Retroperitoneal low-grade fibromyxoid sarcoma

Affiliations
Case Reports

Retroperitoneal low-grade fibromyxoid sarcoma

Takeaki Noguchi et al. IJU Case Rep. .

Abstract

Introduction: Low-grade fibromyxoid sarcoma is an uncommon deep-seated soft-tissue sarcoma that occurs rarely in young adults and children. Although surgical resection provides a long-term prognosis, late local recurrence and metastasis may occur.
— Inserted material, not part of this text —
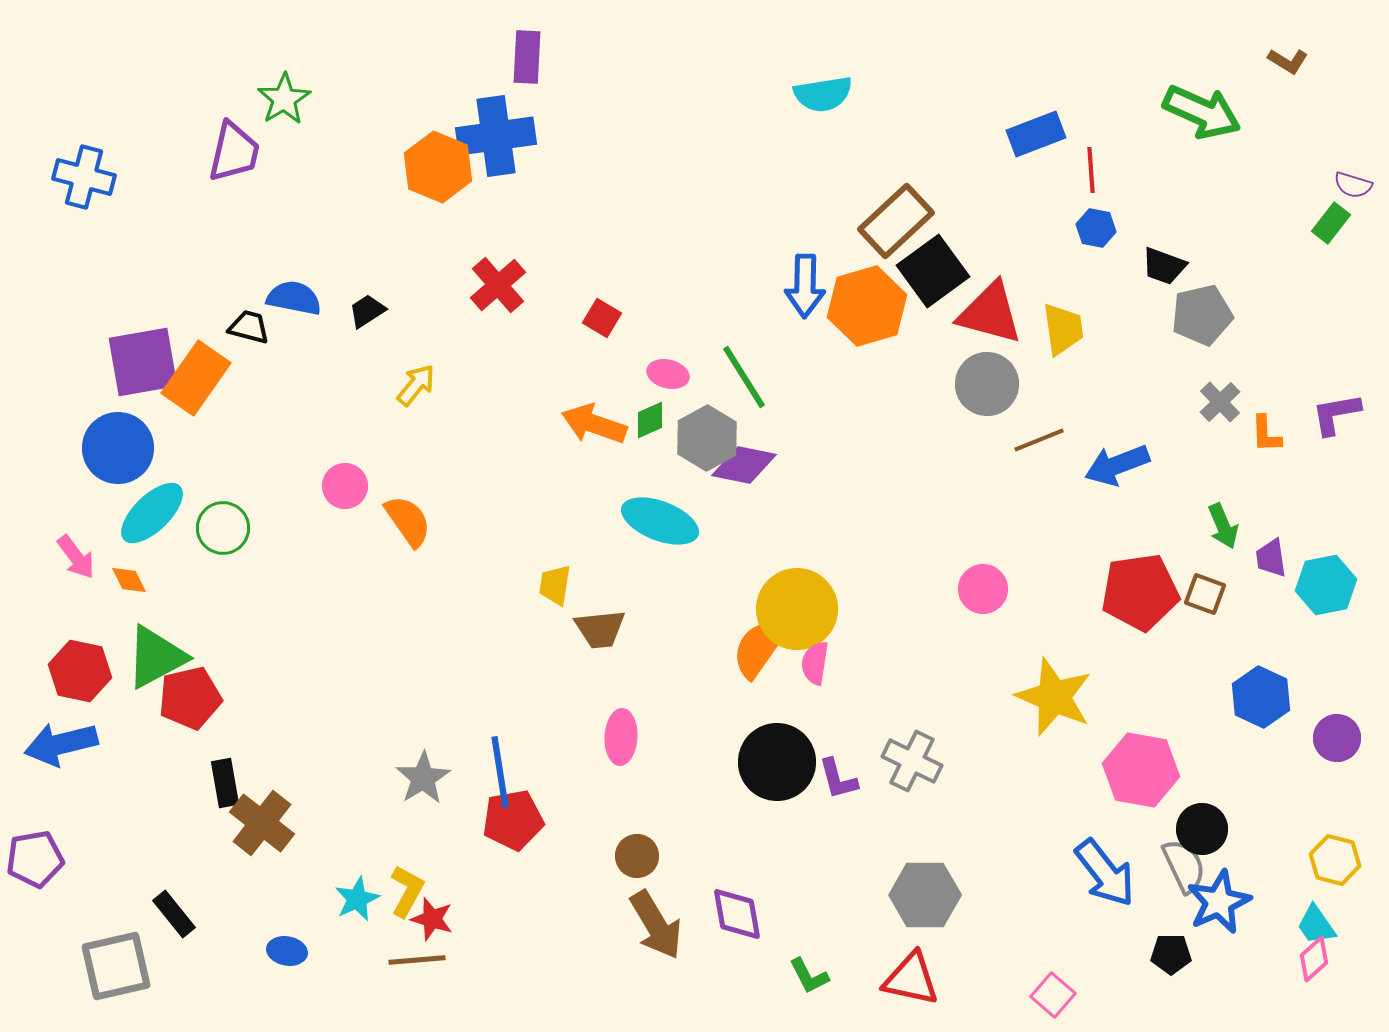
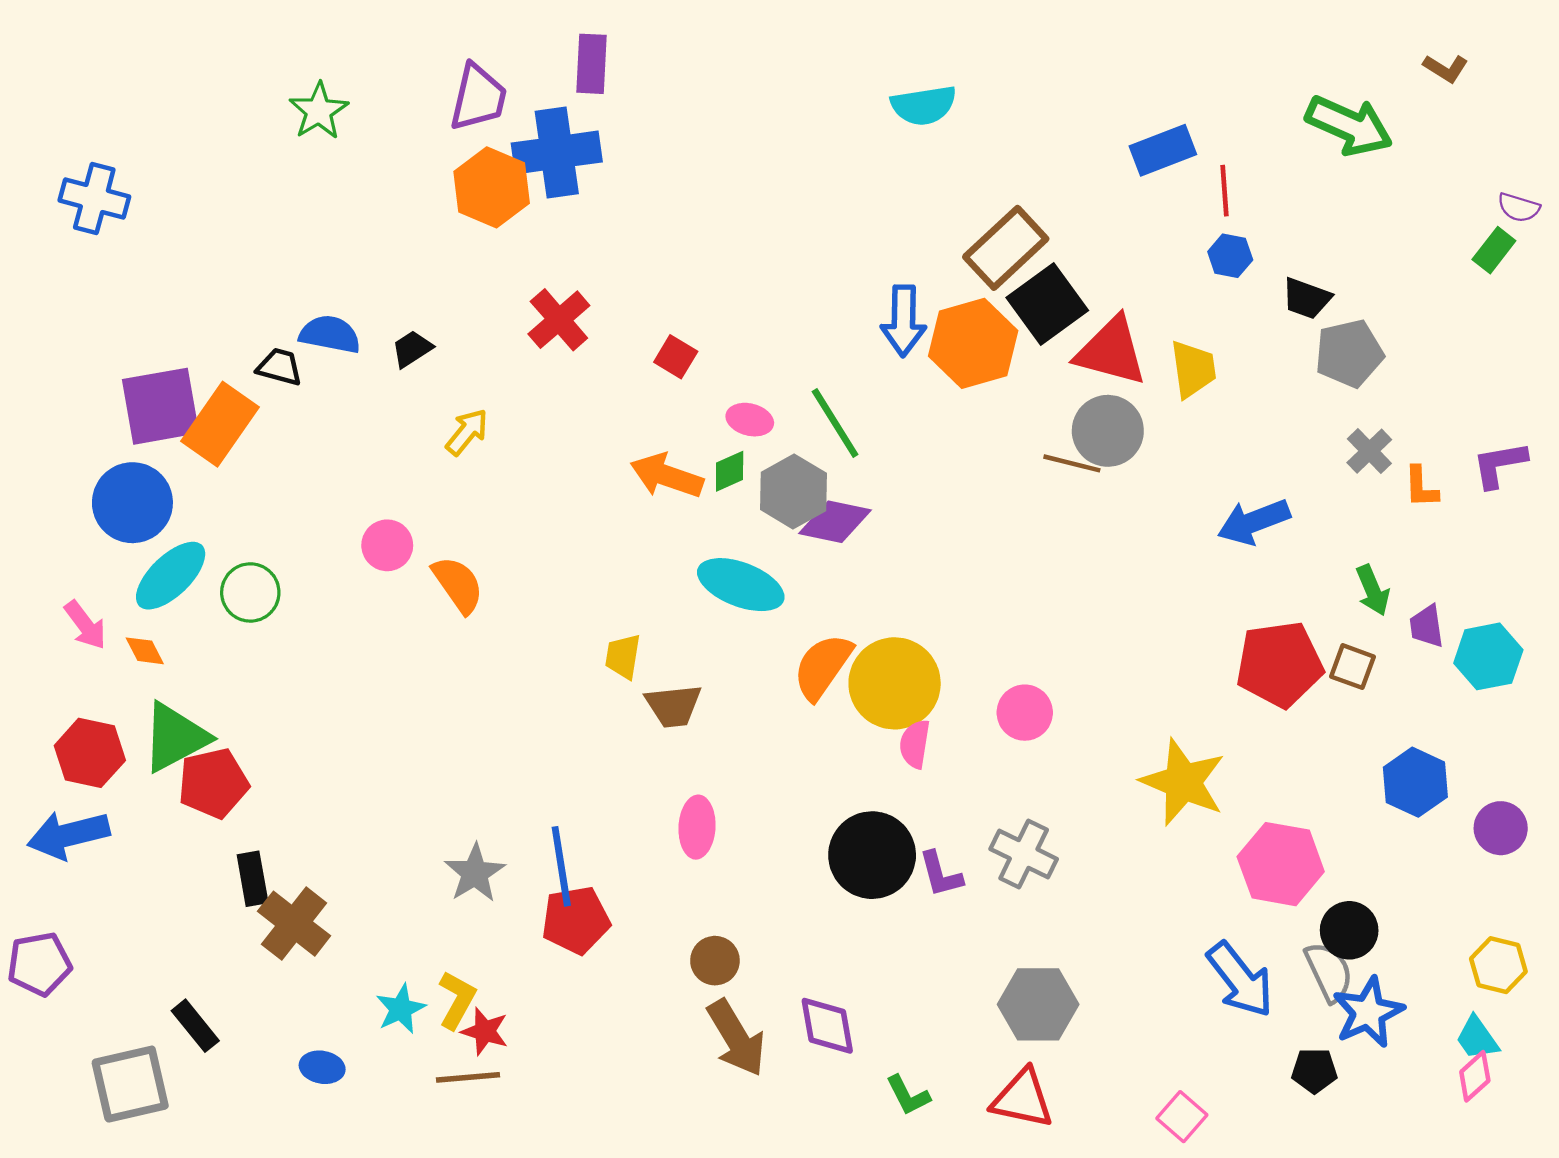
purple trapezoid: (234, 152) -> (478, 97), moved
brown line: (1039, 440) -> (1072, 463), moved, turned 36
pink circle: (983, 589) -> (1025, 713), moved
orange semicircle: (759, 648) -> (823, 667), moved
Case presentation: A 44-year-old woman with no prior medical history presented with breathing and abdominal discomfort. Contrast-enhanced computed tomography scan revealed a retroperitoneal tumor protruding into the thoracic cavity and pleural effusion on the left side. Tumor biopsy revealed sarcoma. We performed complete resection of the tumor along with part of the diaphragm and replaced the diaphragm with a prosthetic patch. Histopathologic findings indicated low-grade fibromyxoid sarcoma. The patient experienced no postoperative complications and received no adjuvant therapy. Furthermore, she survived 4 years after surgery without recurrence.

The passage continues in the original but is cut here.